#ste||ar on 2019-03-07 — irc logs at irclog.cct.lsu.edu

2018-08-26 23:03 hkaiser changed the topic of #ste||ar to: STE||AR: Systems Technology, Emergent Parallelism, and Algorithm Research | stellar.cct.lsu.edu | HPX: A cure for performance impaired parallel applications | github.com/STEllAR-GROUP/hpx | Buildbot: http://rostam.cct.lsu.edu/ | Log: http://irclog.cct.lsu.edu/

00:49 jaafar has quit [Ping timeout: 240 seconds]

01:39 K-ballo has quit [Quit: K-ballo]

03:32 jaafar has joined #ste||ar

03:39 aserio has joined #ste||ar

03:52 hkaiser has quit [Quit: bye]

03:57 jaafar has quit [Ping timeout: 255 seconds]

03:59 aserio has quit [Quit: aserio]

04:52 nikunj has quit [Ping timeout: 245 seconds]

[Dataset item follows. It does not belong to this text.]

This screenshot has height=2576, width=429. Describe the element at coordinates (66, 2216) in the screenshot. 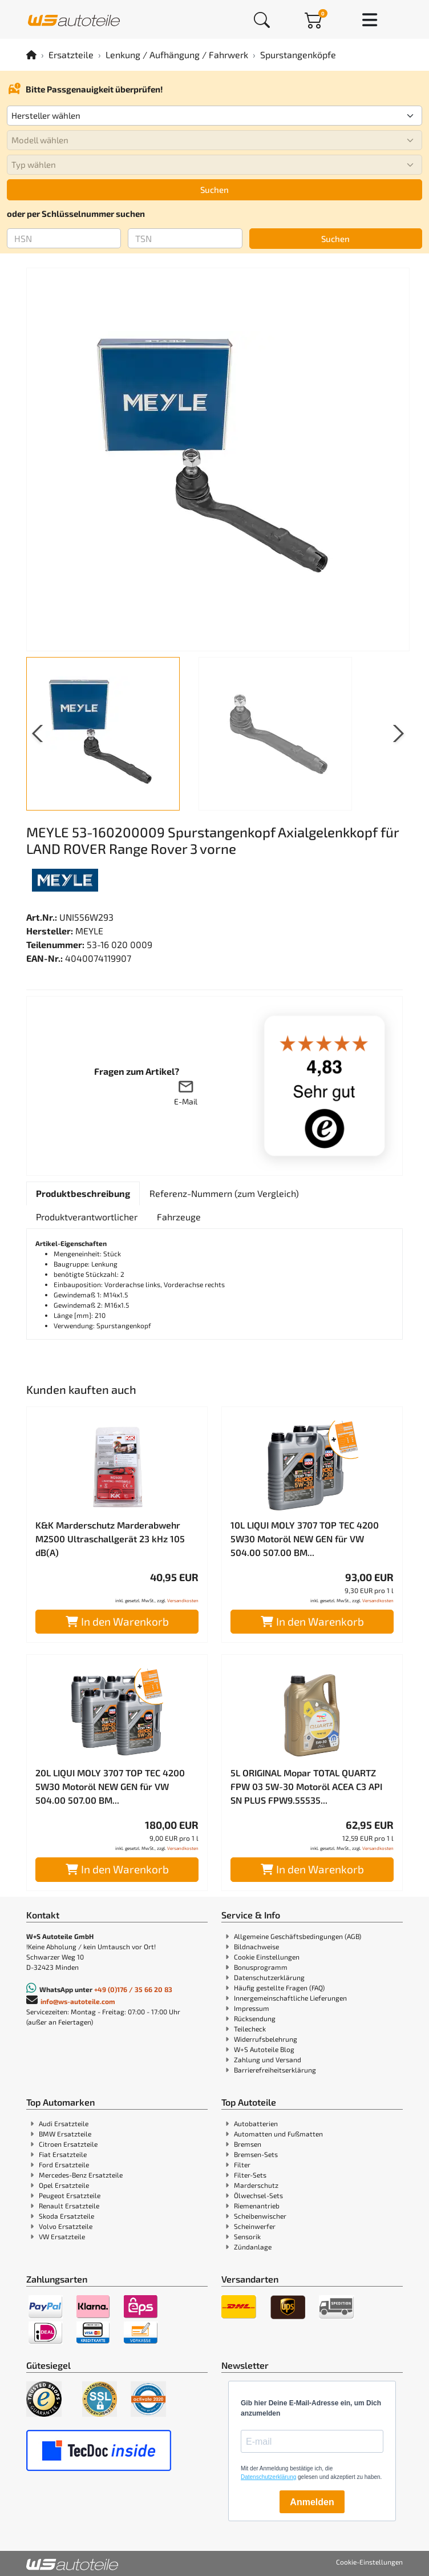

04:57 nikunj has joined #ste||ar

05:59 nikunj has quit [Read error: Connection reset by peer]

05:59 nikunj97 has joined #ste||ar

08:10 david_pfander has joined #ste||ar

08:30 <Yorlik> What happens if you make Singletons Components and try to move them to a place where there already is a Highlander ?

08:31 <Yorlik> Just curious - not that I have planned. Though there might be an application if you want to migrate an entire locality to shut down / reboot.

08:34 <Yorlik> Couzld you even create a singleton hpx component at all with the private constructor? Probably that answers the question.

08:37 <Yorlik> And what about statics? are they automagically cluster-wide and synchronized?

09:03 <zao> Regular language level statics?

09:11 <Yorlik> class statics

09:12 <Yorlik> And then you move

09:12 <Yorlik> err migrate

09:12 <Yorlik> Or change at locality A and query at locality B

09:13 <Yorlik> And yes - regular language statics too ofc

09:16 jaafar has joined #ste||ar

09:45 <zao> HPX cannot influence how language features work, unfortunately.

09:50 <Yorlik> So - you could have 2 classes with different statics and migrate?

09:51 <Yorlik> My guess is, that after migration the recreation of the object wouzld just adopt the local class statics

09:51 <Yorlik> But - that's an un-educated guess ... ;)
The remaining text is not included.